## PROVIDED INFORMATION
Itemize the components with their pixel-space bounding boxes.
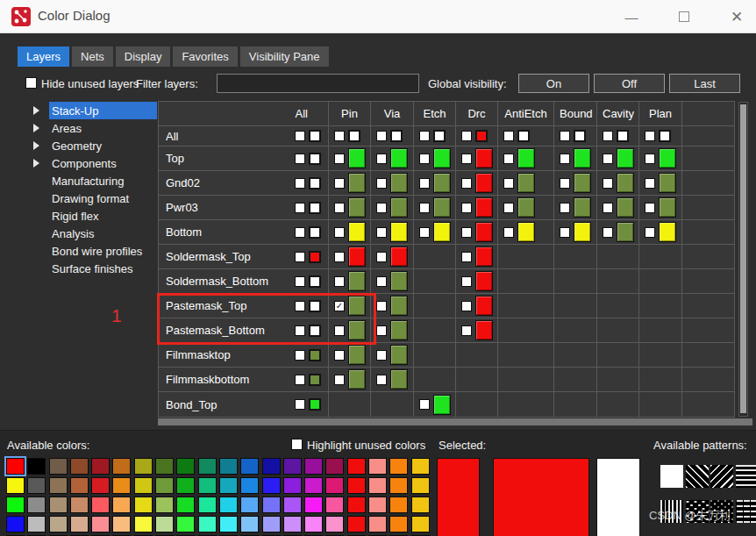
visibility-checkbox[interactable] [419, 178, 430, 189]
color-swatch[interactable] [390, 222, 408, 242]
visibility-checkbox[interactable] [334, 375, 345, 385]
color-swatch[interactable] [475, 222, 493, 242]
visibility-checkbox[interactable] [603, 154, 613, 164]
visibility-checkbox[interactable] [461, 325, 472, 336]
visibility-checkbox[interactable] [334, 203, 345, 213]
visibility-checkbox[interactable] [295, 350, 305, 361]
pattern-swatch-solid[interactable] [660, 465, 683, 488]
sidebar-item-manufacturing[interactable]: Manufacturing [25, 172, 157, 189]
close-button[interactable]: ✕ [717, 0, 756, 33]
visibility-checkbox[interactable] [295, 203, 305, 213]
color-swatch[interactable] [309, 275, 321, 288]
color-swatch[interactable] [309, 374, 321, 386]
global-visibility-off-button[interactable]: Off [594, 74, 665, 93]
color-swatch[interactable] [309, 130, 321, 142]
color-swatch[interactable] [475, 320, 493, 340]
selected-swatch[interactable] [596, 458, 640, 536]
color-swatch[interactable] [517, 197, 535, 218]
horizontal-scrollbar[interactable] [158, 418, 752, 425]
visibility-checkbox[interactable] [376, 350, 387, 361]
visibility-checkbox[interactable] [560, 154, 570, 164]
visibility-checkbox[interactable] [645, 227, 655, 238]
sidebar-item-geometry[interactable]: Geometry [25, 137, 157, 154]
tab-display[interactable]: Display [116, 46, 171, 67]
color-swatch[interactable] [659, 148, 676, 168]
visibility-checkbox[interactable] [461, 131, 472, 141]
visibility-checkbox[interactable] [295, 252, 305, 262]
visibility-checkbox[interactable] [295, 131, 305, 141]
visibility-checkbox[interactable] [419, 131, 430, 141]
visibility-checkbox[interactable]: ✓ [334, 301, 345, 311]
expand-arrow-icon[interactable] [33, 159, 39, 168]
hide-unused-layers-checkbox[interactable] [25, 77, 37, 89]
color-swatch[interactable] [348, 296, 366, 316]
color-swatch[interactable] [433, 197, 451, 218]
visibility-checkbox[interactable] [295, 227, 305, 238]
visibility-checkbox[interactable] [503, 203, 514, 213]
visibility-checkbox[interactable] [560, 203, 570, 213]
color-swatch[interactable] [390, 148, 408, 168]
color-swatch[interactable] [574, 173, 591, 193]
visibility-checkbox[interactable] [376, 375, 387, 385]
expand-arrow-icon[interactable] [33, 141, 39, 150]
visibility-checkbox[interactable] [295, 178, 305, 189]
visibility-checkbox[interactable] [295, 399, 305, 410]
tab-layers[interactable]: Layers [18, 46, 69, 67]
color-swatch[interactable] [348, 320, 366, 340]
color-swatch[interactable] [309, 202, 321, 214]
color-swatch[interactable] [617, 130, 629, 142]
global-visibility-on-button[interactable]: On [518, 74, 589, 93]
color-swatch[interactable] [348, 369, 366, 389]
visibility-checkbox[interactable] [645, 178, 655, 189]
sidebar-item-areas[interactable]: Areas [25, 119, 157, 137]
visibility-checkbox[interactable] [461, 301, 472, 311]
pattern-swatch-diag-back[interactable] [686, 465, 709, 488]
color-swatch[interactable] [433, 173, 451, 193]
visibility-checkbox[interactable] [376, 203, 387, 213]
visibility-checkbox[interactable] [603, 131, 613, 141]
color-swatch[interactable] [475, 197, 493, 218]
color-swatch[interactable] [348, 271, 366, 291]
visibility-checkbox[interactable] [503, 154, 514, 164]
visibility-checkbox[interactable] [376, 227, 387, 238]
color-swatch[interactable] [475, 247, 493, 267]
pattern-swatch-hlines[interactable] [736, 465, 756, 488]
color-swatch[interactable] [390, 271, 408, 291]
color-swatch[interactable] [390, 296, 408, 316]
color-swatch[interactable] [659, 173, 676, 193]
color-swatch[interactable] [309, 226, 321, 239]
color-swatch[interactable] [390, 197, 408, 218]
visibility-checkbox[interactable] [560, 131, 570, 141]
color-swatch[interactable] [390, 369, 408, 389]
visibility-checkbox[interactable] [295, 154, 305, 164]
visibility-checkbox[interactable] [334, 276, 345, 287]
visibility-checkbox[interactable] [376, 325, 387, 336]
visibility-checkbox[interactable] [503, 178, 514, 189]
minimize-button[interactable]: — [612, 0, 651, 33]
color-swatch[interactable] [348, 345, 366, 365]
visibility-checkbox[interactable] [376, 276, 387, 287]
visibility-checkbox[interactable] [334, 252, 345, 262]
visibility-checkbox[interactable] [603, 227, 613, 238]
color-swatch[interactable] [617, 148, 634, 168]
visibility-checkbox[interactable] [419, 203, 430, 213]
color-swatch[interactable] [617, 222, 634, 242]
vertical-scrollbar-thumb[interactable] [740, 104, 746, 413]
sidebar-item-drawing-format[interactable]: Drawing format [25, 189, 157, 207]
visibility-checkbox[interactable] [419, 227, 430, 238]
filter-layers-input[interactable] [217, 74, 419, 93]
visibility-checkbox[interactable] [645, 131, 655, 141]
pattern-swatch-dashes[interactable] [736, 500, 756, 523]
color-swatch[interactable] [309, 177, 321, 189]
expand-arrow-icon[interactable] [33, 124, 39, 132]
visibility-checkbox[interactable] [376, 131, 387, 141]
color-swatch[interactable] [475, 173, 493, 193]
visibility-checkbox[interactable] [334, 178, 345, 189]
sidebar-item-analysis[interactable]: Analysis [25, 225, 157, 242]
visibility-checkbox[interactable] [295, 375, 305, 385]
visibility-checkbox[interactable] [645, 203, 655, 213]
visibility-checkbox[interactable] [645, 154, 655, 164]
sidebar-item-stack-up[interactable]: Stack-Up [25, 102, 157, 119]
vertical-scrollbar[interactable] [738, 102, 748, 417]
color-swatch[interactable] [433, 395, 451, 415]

## AIM OF THE EXERCISE
Determine how many lines in the records include the string "button". Only that number should be given.

## SOLUTION
4